Monday, December 3, 2012

“ Bloom’s Digital Taxonomy in the Saudi EFL Classrooms ”




Bloom's taxonomy was created by a group of psychologists in 1956, with Benjamin Bloom at the helm. It is a very well-known classification of learning. It refers to a hierarchy of question stems that teachers use to guide their students through the learning process. 

A mechanism for the classification and categorization of different levels of learning, teachers can apply the six-staged diagram's principles to intellectual learning in the typical classroom environment. The six levels of bloom's taxonomy, in order (lowest to highest), are knowledge, comprehension, application, analysis, synthesis and evaluation. All of these stages slot into the cognitive domain, which relates to how the brain processes information and thoughts.

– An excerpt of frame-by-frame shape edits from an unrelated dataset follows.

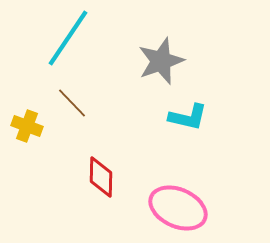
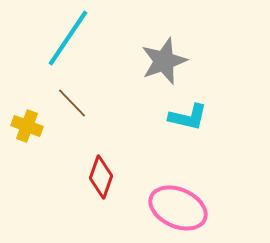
gray star: moved 3 px right
red diamond: rotated 18 degrees clockwise
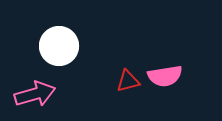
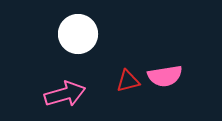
white circle: moved 19 px right, 12 px up
pink arrow: moved 30 px right
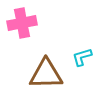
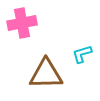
cyan L-shape: moved 3 px up
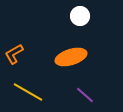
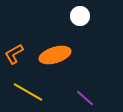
orange ellipse: moved 16 px left, 2 px up
purple line: moved 3 px down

Educators use Bloom's when creating curriculum as a way of defining the level of cognitive thinking skills they want students to exhibit when learning specific material. When students are first being introduced to a new topic, teachers should use Bloom's Taxonomy to get ideas for basic questions that ask the students to recall simple facts from the material. As student comprehension grows and evolves, the questions will get more complex and demand more from the students. 

Higher order thinking skills like application and analysis are generally tied to more upper-division curriculum, while lower order thinking skills like knowledge and comprehension are found in objectives of lower-division courses. Critical thinking skills are an essential part of the thinking classification levels in Bloom’s.

When students are using the higher order thinking skills they are more likely to retain information, perform better on standardized tests, and most importantly, achieve the ultimate goal of becoming lifelong learners. 

As a whole, bloom's taxonomy stresses the need for teachers to encourage the use of high-level skills amongst pupils - not simply the lower-level ones. By doing this, information is retained for longer by the student, whereas simply addressing the basics is likely to result in the key facts being forgotten soon after they're taught.

Bloom’s Taxonomy is not very clear in setting learning objectives in the Saudi EFL classrooms because students may go through only some levels of the taxonomy. learners may just understand and memorize the ideas, but they don’t have the opportunity to apply or create or analyse what they understand inside or outside the classroom.

By using bloom's taxonomy in the classroom, the teacher can plan a perfect lesson, which includes a verity of activities and questions that students must work with at each level of the taxonomy. That it gives them an opportunity to be more creative, to be independent learner, and to operate their cognitive skill and of course improve their critical thinking.